2014 Reunion

Report and photographs of Reunion held on 10th May by David Newland



We took the hallowed walk from YSP through the gardens and across to the old Media Centre, then around the barrier past Ezra Taylor and The Gym, to the National Arts Education Archive in the Lawrence Batley building (opened as the extension to the Library in 1989).  I had to take this shot of our beloved Stable Block…

Richard, Anna and Tony shared some of their knowledge and information, including the fabulous Country Life Magazine photos from the famous 1938 edition, but with some that have never been published.

Tony compared some stunning state room shots with Alan Parker’s 2007 images….

Then it was upstairs to some of the artefacts and records held by the NAEA, proudly shared by Anna and Allie.

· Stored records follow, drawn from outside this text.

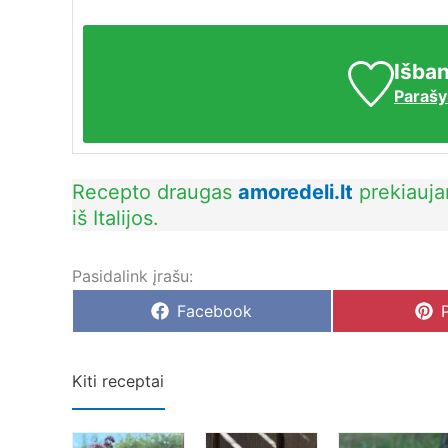
Išban
Parašy
Recepto draugas
amoredeli.lt
prekiaujan
iš Italijos.
Pasidalink įrašu:
Share
Facebook
on
Kiti receptai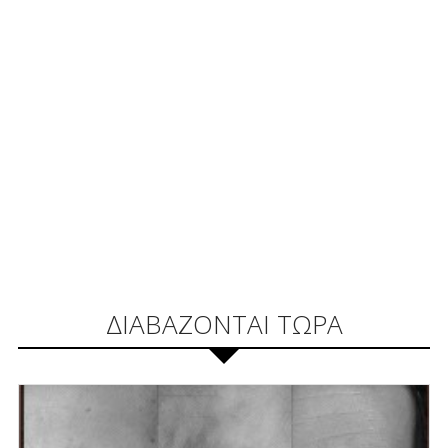
ΔΙΑΒΑΖΟΝΤΑΙ ΤΩΡΑ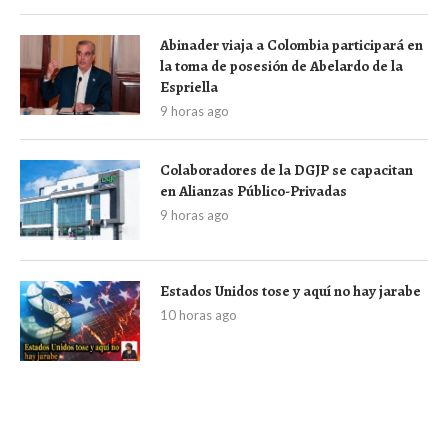
Abinader viaja a Colombia participará en
la toma de posesión de Abelardo de la
Espriella
9 horas ago
Colaboradores de la DGJP se capacitan
en Alianzas Público-Privadas
9 horas ago
Estados Unidos tose y aquí no hay jarabe
10 horas ago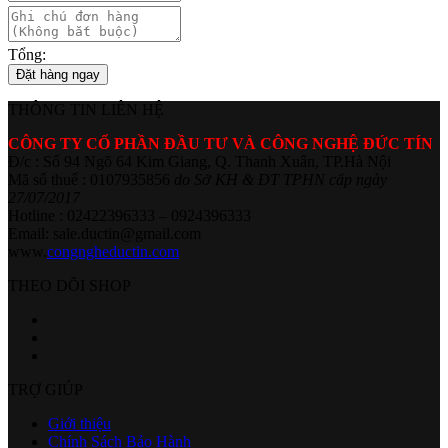
Tổng:
Đặt hàng ngay
THÔNG TIN LIÊN HỆ
CÔNG TY CỔ PHẦN ĐẦU TƯ VÀ CÔNG NGHỆ ĐỨC TÍN
Đ/c : Số 94 Ngõ 64 Kim Giang, Q. Thanh Xuân, TP.Hà Nội
Mã số thuế : 0107935856
do Sở KH & ĐT TPHN cấp ngày
27/07/2017
Hotline : 02422396333 – 0924396333
Email: sale.ductin@gmail.com
www.
congngheductin.com
THEO DÕI SHOP
TRỢ GIÚP
Giới thiệu
Chính Sách Bảo Hành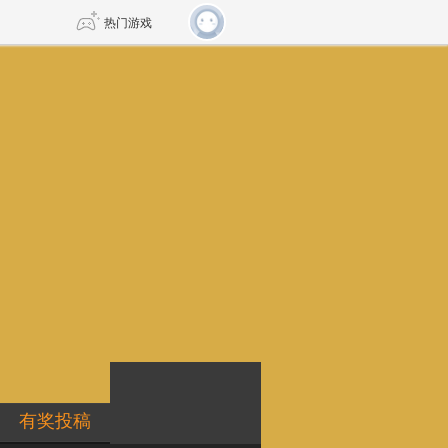
热门游戏
有奖投稿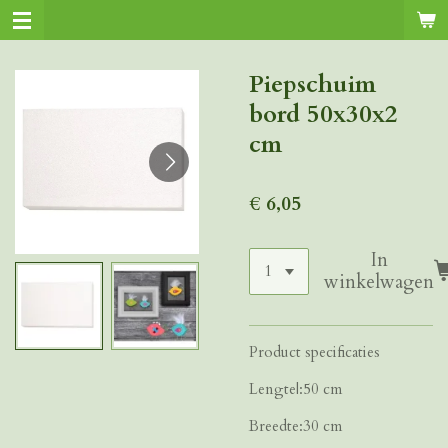
Ga
direct
naar
Piepschuim
de
bord 50x30x2
hoofdinhoud
cm
€ 6,05
In
winkelwagen
Product specificaties
Lengte|:50 cm
Breedte:30 cm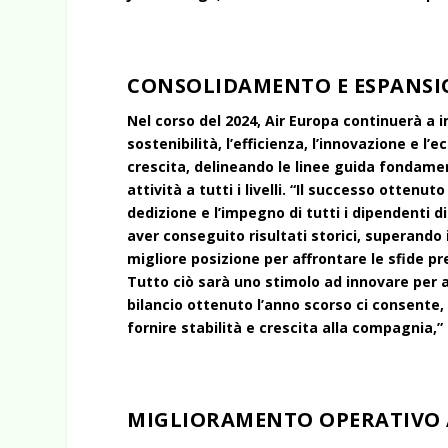
CONSOLIDAMENTO E ESPANSI
Nel corso del 2024, Air Europa continuerà a 
sostenibilità, l’efficienza, l’innovazione e l’e
crescita, delineando le linee guida fondame
attività a tutti i livelli. “Il successo ottenu
dedizione e l’impegno di tutti i dipendenti d
aver conseguito risultati storici, superando 
migliore posizione per affrontare le sfide pr
Tutto ciò sarà uno stimolo ad innovare per au
bilancio ottenuto l’anno scorso ci consente, 
fornire stabilità e crescita alla compagnia,”
MIGLIORAMENTO OPERATIVO A 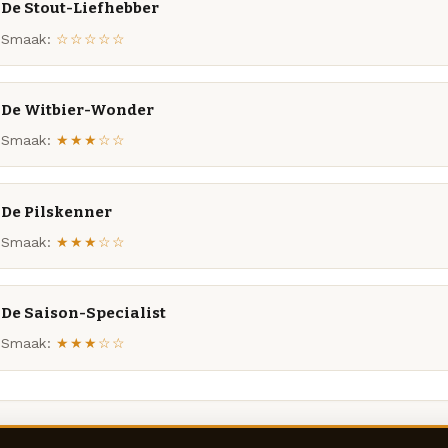
De Stout-Liefhebber
Smaak:
☆☆☆☆☆
De Witbier-Wonder
Smaak:
★★★☆☆
De Pilskenner
Smaak:
★★★☆☆
De Saison-Specialist
Smaak:
★★★☆☆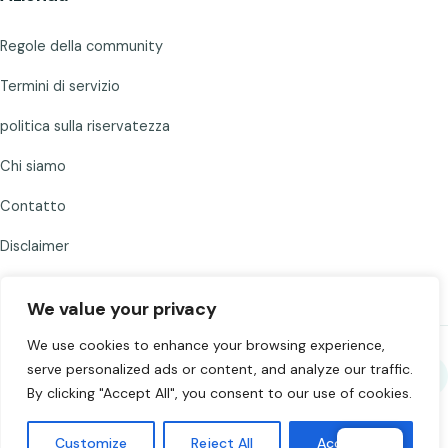
Regole della community
Termini di servizio
politica sulla riservatezza
Chi siamo
Contatto
Disclaimer
We value your privacy
We use cookies to enhance your browsing experience,
serve personalized ads or content, and analyze our traffic.
Condividi Chat to Strangers
By clicking "Accept All", you consent to our use of cookies.
©
2026
Chat to Strangers — Realizzato con
. Chatta
Customize
Reject All
Accept All
responsabilmente. 18+.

Richard told us more about the contribution Bretton Hall has made to history, including the Bretton Woods estate in the USA (where that famous WWII treaty was signed) and the inspiration for one of Jane Austen’s characters.

Then I grabbed a quick visual survey of Stable Block lawn.  Imagine the thrill of seeing the Country Life
Magazine photo of the full quad earlier!

Onwards through campus down to the front of Mansion, where we chanced upon these younger Brettonians…

…and on to Dam Head, substantially restored since the dark days of the ’50 Year Flood’ fears of the late 1980s.

Richard took us into the recently renovated Pump House (all those years at Bretton and I never noticed it was there), which used to pull water out of the Dearne and send it all the way up to the Mansion and Stables.  YSP
would like to raise more funds to restore the ancient machinery inside the Pump House too.


Then we headed up through the Deer Park…

… to the Deer Shelter – another building I’d never been inside.  The original shelter had been renovated and transformed into a public work of art.  Wouldn’t it be fabulous to catch the dawn sun’s rays through the
huge roof opening…



Later in the evening, a two course dinner was served at YSP’s main restaurant as the daylight faded away.